Task item: A faithful repeat of all the records, with no image kept, is the required answer.

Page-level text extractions

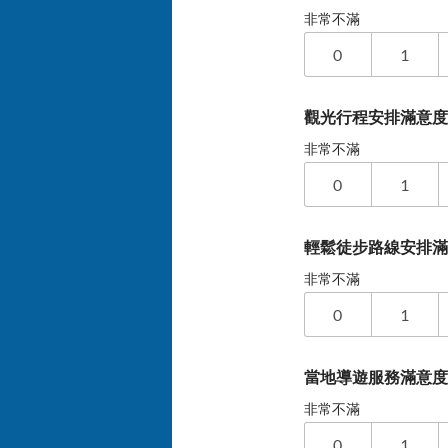
非常不滿
0
1
觀光行程安排滿意
非常不滿
0
1
輕鬆徒步路線安排
非常不滿
0
1
當地導遊服務滿意
非常不滿
0
1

Answer section:
非常不滿
0
1
觀光行程安排滿意
非常不滿
0
1
輕鬆徒步路線安排
非常不滿
0
1
當地導遊服務滿意
非常不滿
0
1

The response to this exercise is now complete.